I want to learn a knot for tying bow strings, so if anyone could help, I'd be grateful.

PandaMan


----------



## bbshooter (Jun 3, 2010)

If you mean...forming a loop in the end of the bow string...

http://www.realknots.com/knots/sloops.htm

About half way down the page. It is called "The Bowstring Knot".


----------



## PandaMan (Oct 14, 2010)

thanks, bbshooter, that's just the one I need.








This site has better instructions though (just in case anyone else wants to learn this knot)
http://www.faqs.org/sports-knots/Search-Rescue/Bowstring-Knot.html


----------



## Sam (Jul 5, 2010)

I'm an expert when it comes to coarse fishing knots, but that's about it I'm afraid!


----------



## Jaybird (Dec 20, 2009)

Go to a good book store.They have books on knots,or can get you one.


----------



## Sam (Jul 5, 2010)

Jaybird said:


> Go to a good book store.They have books on knots,or can get you one.

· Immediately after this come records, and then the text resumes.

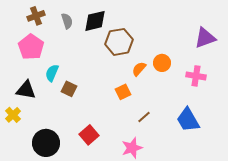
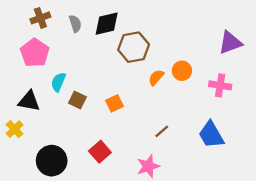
orange square: (123, 92) -> (115, 103), moved

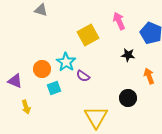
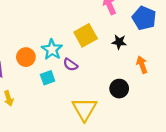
yellow square: (88, 35) -> (86, 35), moved
cyan square: (54, 88) -> (48, 78), moved

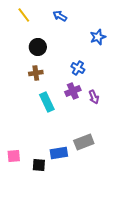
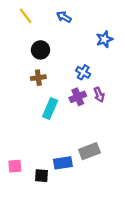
purple arrow: (94, 97) -> (99, 95), moved
cyan rectangle: (47, 102) -> (50, 109), turned 48

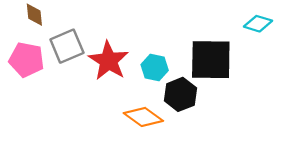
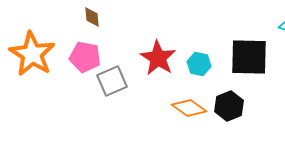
gray square: (67, 46) -> (112, 81), moved
black hexagon: (180, 94) -> (229, 106), moved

Books are always a good resource, but for knots I've found the most useful information on the internet. Especially for the more complex knots animated diagrams can be a lot easier to follow than the static ones you will find in a book.


----------



## Lost Marble (Jan 31, 2011)

Here's a pretty good reference for common, useful knots:

http://www.layhands.com/Knots/Knots_KnotsIndex.htm


----------



## Okie2 (Jan 28, 2011)

A "bowstring knot" usually is a flemish twist....not really a knot so much as a way to twist strands of "line" into a string with loops on either end....google for how to tie flemish twist bowstring.....uses a jig...easy once learn how. Scott



PandaMan said:


> When it comes to tying knots, I don't actually know much. I'm looking for a type of know that will make a loop around something and have the excess coming off fairly central. This picture shows what I mean, with the red being the string.
> View attachment 5811
> 
> I want to learn a knot for tying bow strings, so if anyone could help, I'd be grateful.
> ...


----------



## Jaybird (Dec 20, 2009)

An old bow knot is a timber hitch.


----------



## bbshooter (Jun 3, 2010)

There is also....The Longbow Knot.

View attachment 5860


----------



## whipcrackdeadbunny (May 22, 2010)

Though not a bow knot, this guy is probably the best on youtube, I've learnt lots from him and would recommend his channel to anyone interested.


----------



## Eddie_T (Mar 5, 2011)

PandaMan said:


> thanks, bbshooter, that's just the one I need.
> 
> 
> 
> ...


Is the middle picture right? I tried it twice and ended up with a loose end that just pulled through the knot losing the loop.

I found my problem. If the loops don't stack as shown it resolves into a simple overhand knot with end poked through making a loop.


----------